Miles de feligreses continúan celebrando el 276 aniversario del hallazgo de la Virgen de Suyapa, con música, ofrendas y agradecimientos a la morenita, considerada la santa patrona de Honduras.
En la basílica se celebró una santa eucarística, donde el cardenal, Óscar A. Rodríguez, saludó a los fieles y envió un mensaje de unión a la hondureñidad, que vive momentos difíciles.
Como parte del mensaje en la misa oficiada por el cardenal, Óscar Andrés Rodríguez, enfatizó que, es tiempo que, los hondureños nos veamos con hermandad y solidaridad, así como manda nuestra querida madre, Santa María de Suyapa.

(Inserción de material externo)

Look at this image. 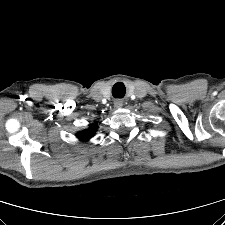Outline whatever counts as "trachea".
I'll use <instances>...</instances> for the list:
<instances>
[{
    "label": "trachea",
    "mask_w": 225,
    "mask_h": 225,
    "mask_svg": "<svg viewBox=\"0 0 225 225\" xmlns=\"http://www.w3.org/2000/svg\"><path fill=\"white\" fill-rule=\"evenodd\" d=\"M113 96L114 97H119V95L115 94V92H113Z\"/></svg>",
    "instance_id": "1"
}]
</instances>
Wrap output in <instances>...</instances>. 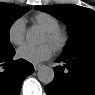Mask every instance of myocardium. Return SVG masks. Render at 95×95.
Returning a JSON list of instances; mask_svg holds the SVG:
<instances>
[{"label": "myocardium", "mask_w": 95, "mask_h": 95, "mask_svg": "<svg viewBox=\"0 0 95 95\" xmlns=\"http://www.w3.org/2000/svg\"><path fill=\"white\" fill-rule=\"evenodd\" d=\"M45 34L54 52L60 53L66 48L69 41V36L66 31L57 28L45 31Z\"/></svg>", "instance_id": "f54148a6"}]
</instances>
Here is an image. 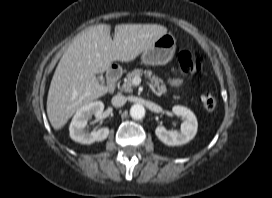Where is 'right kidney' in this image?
I'll use <instances>...</instances> for the list:
<instances>
[{
	"instance_id": "1",
	"label": "right kidney",
	"mask_w": 272,
	"mask_h": 198,
	"mask_svg": "<svg viewBox=\"0 0 272 198\" xmlns=\"http://www.w3.org/2000/svg\"><path fill=\"white\" fill-rule=\"evenodd\" d=\"M103 110L104 104L101 101L88 103L77 110L69 126L71 139L81 144H92L95 141L105 140L109 135V129L107 127L92 131L91 133H86L84 130L88 119L91 118L92 115L96 117L100 116Z\"/></svg>"
}]
</instances>
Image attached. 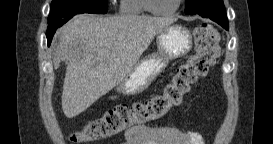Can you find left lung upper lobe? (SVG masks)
<instances>
[{"label":"left lung upper lobe","instance_id":"left-lung-upper-lobe-1","mask_svg":"<svg viewBox=\"0 0 273 144\" xmlns=\"http://www.w3.org/2000/svg\"><path fill=\"white\" fill-rule=\"evenodd\" d=\"M187 0L185 14L194 15L197 11L210 7V5H216L220 8H224L223 0Z\"/></svg>","mask_w":273,"mask_h":144}]
</instances>
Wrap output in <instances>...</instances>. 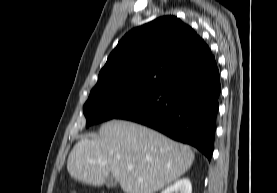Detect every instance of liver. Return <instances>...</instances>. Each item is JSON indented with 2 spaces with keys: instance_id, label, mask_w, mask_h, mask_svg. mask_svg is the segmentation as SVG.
I'll use <instances>...</instances> for the list:
<instances>
[{
  "instance_id": "obj_1",
  "label": "liver",
  "mask_w": 277,
  "mask_h": 193,
  "mask_svg": "<svg viewBox=\"0 0 277 193\" xmlns=\"http://www.w3.org/2000/svg\"><path fill=\"white\" fill-rule=\"evenodd\" d=\"M194 158L189 146L153 129L111 120L100 127L96 138H82L75 144L67 170L86 184L100 186L112 176L125 193H155L182 176Z\"/></svg>"
}]
</instances>
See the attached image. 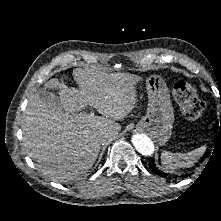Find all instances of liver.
Instances as JSON below:
<instances>
[{"label":"liver","instance_id":"liver-1","mask_svg":"<svg viewBox=\"0 0 221 221\" xmlns=\"http://www.w3.org/2000/svg\"><path fill=\"white\" fill-rule=\"evenodd\" d=\"M79 89L49 80L46 89L58 88L61 107L47 105L39 93L30 96L23 115V142L29 157L43 174L68 182L85 174L98 157L101 145L115 138L124 119L137 103L136 84L142 79L127 73L75 69ZM94 107L102 116L81 113ZM109 133L105 139L102 133Z\"/></svg>","mask_w":221,"mask_h":221}]
</instances>
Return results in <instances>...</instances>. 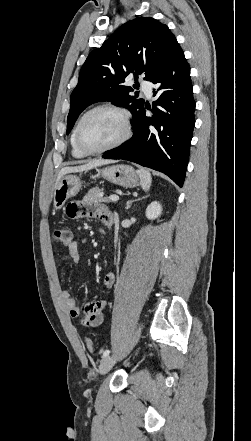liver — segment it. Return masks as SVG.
<instances>
[{
	"label": "liver",
	"mask_w": 251,
	"mask_h": 441,
	"mask_svg": "<svg viewBox=\"0 0 251 441\" xmlns=\"http://www.w3.org/2000/svg\"><path fill=\"white\" fill-rule=\"evenodd\" d=\"M110 163H113V161H111V160H103V159H95V160H91V161H89V162H87L86 164H83V165L72 166V167H64V168H62L60 170V172H59V174L57 176L55 187L57 186V184L60 181V179L64 175H66L68 173L88 171V170L96 168L98 166L106 165V164H110Z\"/></svg>",
	"instance_id": "liver-1"
}]
</instances>
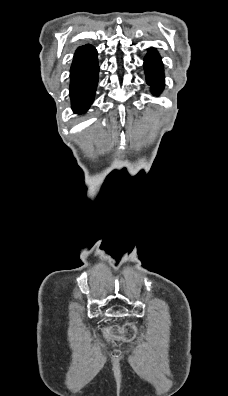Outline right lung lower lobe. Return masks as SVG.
<instances>
[{"instance_id": "98d812e1", "label": "right lung lower lobe", "mask_w": 228, "mask_h": 396, "mask_svg": "<svg viewBox=\"0 0 228 396\" xmlns=\"http://www.w3.org/2000/svg\"><path fill=\"white\" fill-rule=\"evenodd\" d=\"M98 73L96 49L90 45L79 47L70 70V98L75 113L85 112L92 104Z\"/></svg>"}]
</instances>
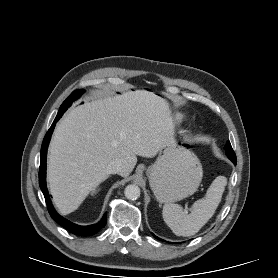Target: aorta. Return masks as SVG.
<instances>
[{"label": "aorta", "mask_w": 278, "mask_h": 278, "mask_svg": "<svg viewBox=\"0 0 278 278\" xmlns=\"http://www.w3.org/2000/svg\"><path fill=\"white\" fill-rule=\"evenodd\" d=\"M124 194L127 199L136 200L140 196V188L135 184L128 185L124 190Z\"/></svg>", "instance_id": "aorta-1"}]
</instances>
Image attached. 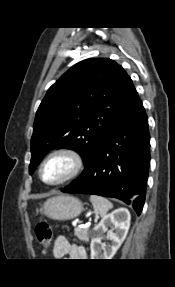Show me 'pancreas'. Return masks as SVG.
I'll return each instance as SVG.
<instances>
[{
  "instance_id": "pancreas-1",
  "label": "pancreas",
  "mask_w": 175,
  "mask_h": 287,
  "mask_svg": "<svg viewBox=\"0 0 175 287\" xmlns=\"http://www.w3.org/2000/svg\"><path fill=\"white\" fill-rule=\"evenodd\" d=\"M88 230H89L88 228H75L74 233L79 240L83 242H88L89 241Z\"/></svg>"
}]
</instances>
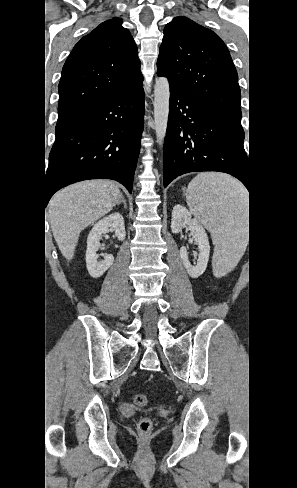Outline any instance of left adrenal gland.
<instances>
[{
    "mask_svg": "<svg viewBox=\"0 0 297 488\" xmlns=\"http://www.w3.org/2000/svg\"><path fill=\"white\" fill-rule=\"evenodd\" d=\"M183 191H184V194H185V193H186V192H185V189H183Z\"/></svg>",
    "mask_w": 297,
    "mask_h": 488,
    "instance_id": "left-adrenal-gland-1",
    "label": "left adrenal gland"
}]
</instances>
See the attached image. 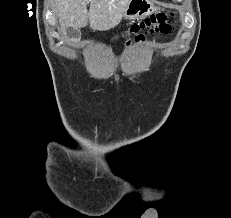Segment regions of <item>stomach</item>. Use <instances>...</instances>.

“Hace 276 años que nosotros, discípulos hondureños, recibimos a la madre del cielo en nuestra casa y desde entonces ha venido a quedarse, como reina de Honduras, estamos concluyendo el año jubilar, que nos concedió el Santo Padre, con motivo de esta efeméride”.
El feminicidio «tenemos que erradicarlo de nuestra Honduras, que tristeza y vergüenza que no aprendamos a respetar la dignidad de cada persona, especialmente la dignidad de la mujer», enfatizó el cardenal hondureño, quien llamó a “vencer la violencia”.
“Nos sentimos felices y sabemos que la madre del cielo nos bendice y queremos seguirla recibiendo en nuestra casa, saludo con mucho cariño al señor nuncio apostólicos que nos representa, el Papa Francisco, a los queridos hermanos obispos de la Conferencia Episcopal”.

En la ceremonia cristiana estuvo presente la Presidente, Xiomara Castro; el presidente del Congreso Nacional, Luis Redondo; saludamos a los honorables miembros del cuerpo diplomático presente y a todos y todos ustedes queridos hermanas y hermanos que están aquí o nos siguen a través de los medios”.
“María es la madre del amor y de la unidad, de la comunión, por eso todas nuestras familias hondureñas y que bello, lo que hemos visto y oído, cuantas madrecitas traen a sus hijos pequeños para que desde pequeños entiendan que la familia es el valor máximo y ese valor tenemos que protegerlo y defenderlo”, dijo el cardenal.
Rodríguez, enfatizó que, el papel de la Virgen es unirnos, ya que la división causa confrontación, rivalidad, odio y a veces hasta muerte, por lo que pedimos vivir como un único pueblo hondureño.

“Somos hijos de un mismo padre, Dios, y quiere que todos seamos hermanos, no debemos ceder, ante las tentaciones de la serpiente que hoy se pueden llamar las ideologías que causan confrontación, el Evangelio causa unidad y comunión, fraternidad, la palabra continua, la antigua serpiente continúo acechando, pero la Virgen aplastó y seguirá aplastando su cabeza”, dijo el purpurado.
Las celebraciones en honor la Virgen continuarán hasta el próximo 12 de febrero, con misas eucarísticas y con la feria que se desarrolla en la aldea de Suyapa, donde acostumbran a frecuentar miles de peregrinos.